Ah... It seems to be an issue with this line. It should be doing one of two things: Either ignoring fields not in the list_fields property or raising a ValidationException if a filter is not included in the list_fields. I'm leaning towards the exception personally, which would result in a well formatted exception and 400 response.

I'll try to get a fix out shortly (unless of course you want to jump on it). In the meantime, you can wrap it to get the correct response

def invalid_request_handler(f):
    def wrapper(*args, **kwargs):
        try:
            return f(*args, **kwargs)
        except InvalidRequestError as e:
            raise ValidationException('One of your filters doesn't exists!')
     return wrapper

class MyManager(AlchemyManager):
    model = MyModel
    ...

    retrieve_list = invalid_request_handler(AlchemyManager.retrieve_list)
hroncok commented 8 years ago

A 400 response seems like a right thing to do. Thanks for looking into it.

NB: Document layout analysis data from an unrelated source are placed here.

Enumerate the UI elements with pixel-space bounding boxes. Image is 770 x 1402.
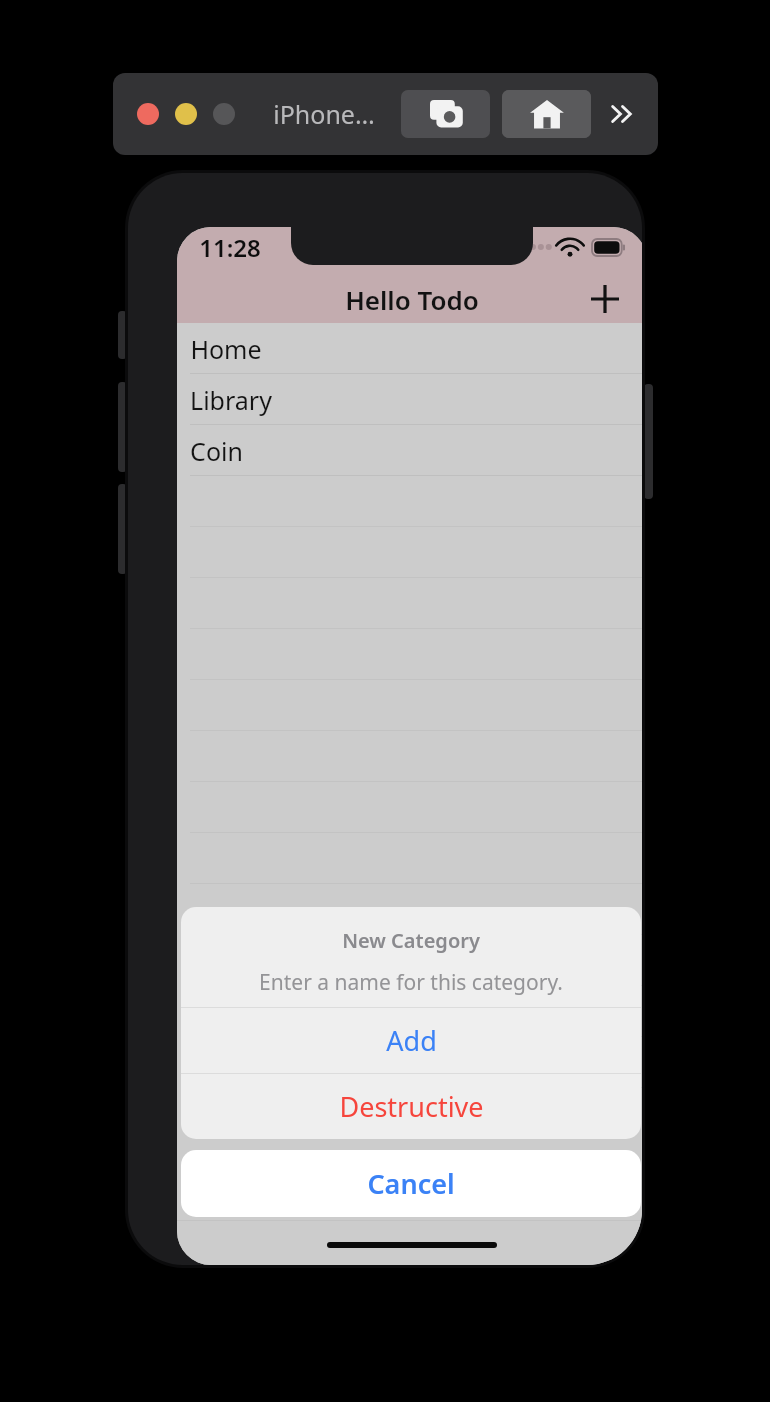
staticText: iPhone… [273,97,375,131]
button[interactable]: More options [605,97,639,131]
button[interactable]: Library [177,374,642,425]
button[interactable]: Cancel [181,1150,641,1217]
staticText: Cancel [367,1165,455,1202]
staticText: 11:28 [199,231,261,264]
button[interactable]: Screenshot [401,90,490,138]
button[interactable]: Add category [583,277,627,321]
button[interactable]: Destructive [181,1074,641,1139]
button[interactable]: Add [181,1008,641,1073]
staticText: Destructive [339,1088,484,1125]
staticText: Hello Todo [345,282,479,317]
button[interactable]: Home [502,90,591,138]
button[interactable]: Home [177,323,642,374]
staticText: Coin [190,434,243,468]
staticText: New Category [342,927,480,954]
staticText: Home [190,332,262,366]
staticText: Add [386,1022,437,1059]
button[interactable]: Coin [177,425,642,476]
staticText: Library [190,383,272,417]
button[interactable]: Zoom [213,103,235,125]
button[interactable]: Close [137,103,159,125]
staticText: Enter a name for this category. [259,968,563,997]
button[interactable]: Minimise [175,103,197,125]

You could even do something like:

try:
    query = query.filter_by(**filters)
except InvalidRequestError as e:
    field = str(e).split("'")[-2]
    raise ValidationException(
        '{} is not a valid filter on this resource.'.format(field))
timmartin19 commented 8 years ago

It presents a certain security issue actually, people could theoretically query on fields that are not exposed to them.

hroncok commented 8 years ago

Well in that case can a pre check be run to see if the filter is fine?

I'm not sure if that is OK either, because some fileds might get hidden in the postprocessor etc.

timmartin19 commented 8 years ago

Yeah, that's probably what I'll end up doing. I may simply add another property that defaults to list_fields something like filter_fields so that you can explicitly state which fields you allow a user to filter on. I can't really prevent people from hiding stuff in the postprocessors, since the managers really have no concept of a resource.